Start of INPUT DATA

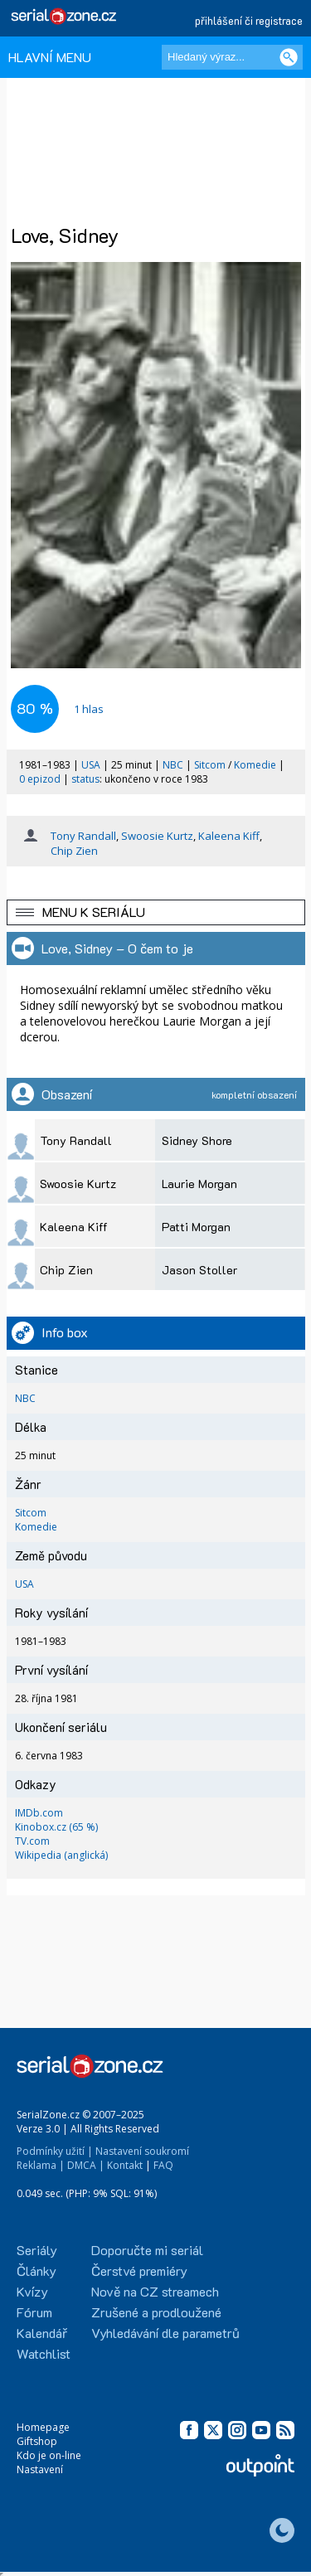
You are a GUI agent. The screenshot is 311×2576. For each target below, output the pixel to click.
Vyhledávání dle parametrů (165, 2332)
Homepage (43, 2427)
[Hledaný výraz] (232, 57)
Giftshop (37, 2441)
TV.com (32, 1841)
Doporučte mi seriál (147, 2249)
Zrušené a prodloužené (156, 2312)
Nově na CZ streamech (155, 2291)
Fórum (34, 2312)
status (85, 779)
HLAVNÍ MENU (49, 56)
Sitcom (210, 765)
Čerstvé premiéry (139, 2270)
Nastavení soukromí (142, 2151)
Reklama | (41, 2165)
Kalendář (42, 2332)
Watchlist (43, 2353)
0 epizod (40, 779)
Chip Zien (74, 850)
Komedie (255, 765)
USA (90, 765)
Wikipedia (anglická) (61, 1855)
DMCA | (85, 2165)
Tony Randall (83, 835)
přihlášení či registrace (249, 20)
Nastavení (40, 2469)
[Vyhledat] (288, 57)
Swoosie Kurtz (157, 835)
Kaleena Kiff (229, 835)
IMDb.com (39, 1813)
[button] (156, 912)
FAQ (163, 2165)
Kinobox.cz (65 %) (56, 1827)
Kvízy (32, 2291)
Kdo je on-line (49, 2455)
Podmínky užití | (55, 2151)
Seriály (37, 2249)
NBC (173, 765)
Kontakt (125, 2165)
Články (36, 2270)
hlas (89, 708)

End of INPUT DATA
Start of INPUT DATA

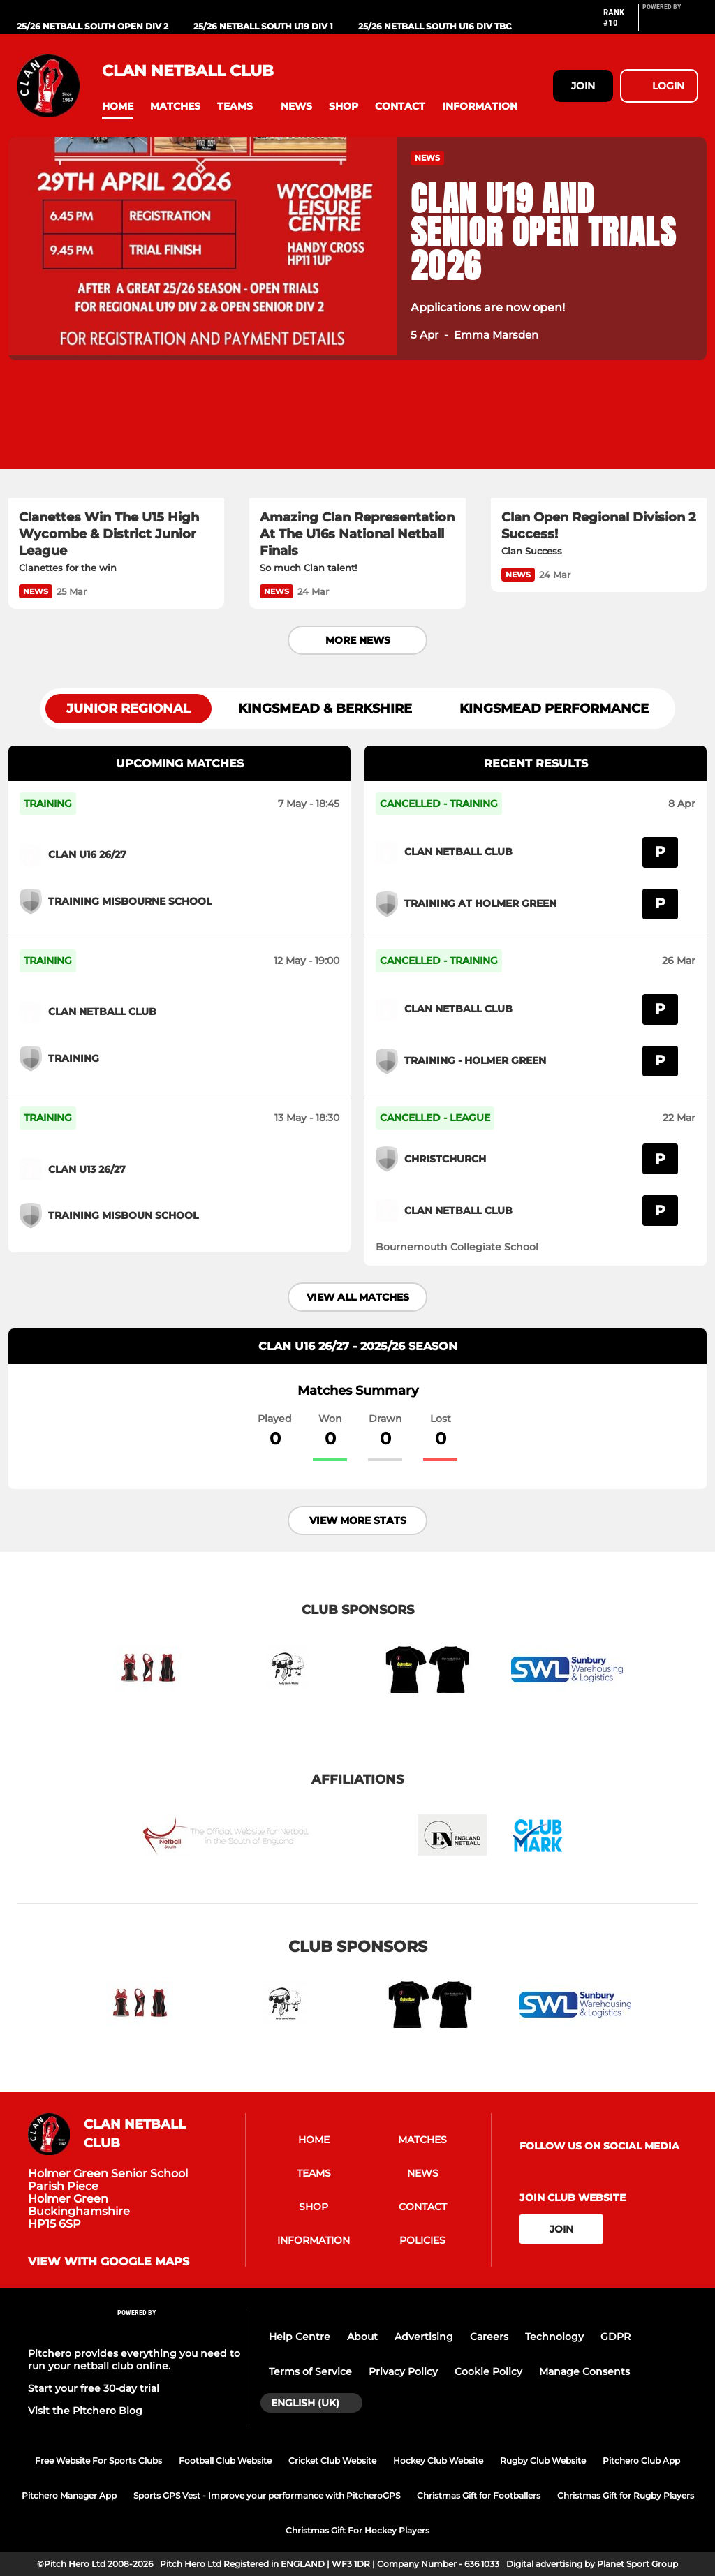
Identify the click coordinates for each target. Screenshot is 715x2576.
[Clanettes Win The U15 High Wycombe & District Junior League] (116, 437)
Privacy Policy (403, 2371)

End of INPUT DATA
Start of INPUT DATA

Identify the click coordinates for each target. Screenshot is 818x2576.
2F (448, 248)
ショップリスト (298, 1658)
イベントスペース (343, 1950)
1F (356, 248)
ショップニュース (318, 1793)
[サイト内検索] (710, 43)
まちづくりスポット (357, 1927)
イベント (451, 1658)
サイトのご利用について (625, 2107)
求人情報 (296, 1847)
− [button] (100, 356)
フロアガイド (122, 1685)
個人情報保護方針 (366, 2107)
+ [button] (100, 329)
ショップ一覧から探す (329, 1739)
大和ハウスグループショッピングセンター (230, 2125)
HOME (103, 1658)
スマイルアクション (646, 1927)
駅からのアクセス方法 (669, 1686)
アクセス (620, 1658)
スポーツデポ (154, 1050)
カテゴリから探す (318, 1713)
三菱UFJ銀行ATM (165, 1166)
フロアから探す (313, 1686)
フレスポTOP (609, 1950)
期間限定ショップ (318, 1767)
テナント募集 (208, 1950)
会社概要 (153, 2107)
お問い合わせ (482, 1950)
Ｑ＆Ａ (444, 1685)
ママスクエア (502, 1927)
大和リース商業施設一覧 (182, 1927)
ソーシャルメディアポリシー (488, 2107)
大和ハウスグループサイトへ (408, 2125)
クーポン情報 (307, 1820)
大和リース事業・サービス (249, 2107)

End of INPUT DATA

## REQUIRED WORK
Beginning at the line above that contains "ショップニュース (318, 1793)", return each line exactly through the line that contains "大和リース事業・サービス (249, 2107)", and no others.

## RESPONSE AREA
ショップニュース (318, 1793)
[サイト内検索] (710, 43)
まちづくりスポット (357, 1927)
イベント (451, 1658)
サイトのご利用について (625, 2107)
求人情報 (296, 1847)
− [button] (100, 356)
フロアガイド (122, 1685)
個人情報保護方針 (366, 2107)
+ [button] (100, 329)
ショップ一覧から探す (329, 1739)
大和ハウスグループショッピングセンター (230, 2125)
HOME (103, 1658)
スマイルアクション (646, 1927)
駅からのアクセス方法 (669, 1686)
アクセス (620, 1658)
スポーツデポ (154, 1050)
カテゴリから探す (318, 1713)
三菱UFJ銀行ATM (165, 1166)
フロアから探す (313, 1686)
フレスポTOP (609, 1950)
期間限定ショップ (318, 1767)
テナント募集 (208, 1950)
会社概要 (153, 2107)
お問い合わせ (482, 1950)
Ｑ＆Ａ (444, 1685)
ママスクエア (502, 1927)
大和リース商業施設一覧 (182, 1927)
ソーシャルメディアポリシー (488, 2107)
大和ハウスグループサイトへ (408, 2125)
クーポン情報 (307, 1820)
大和リース事業・サービス (249, 2107)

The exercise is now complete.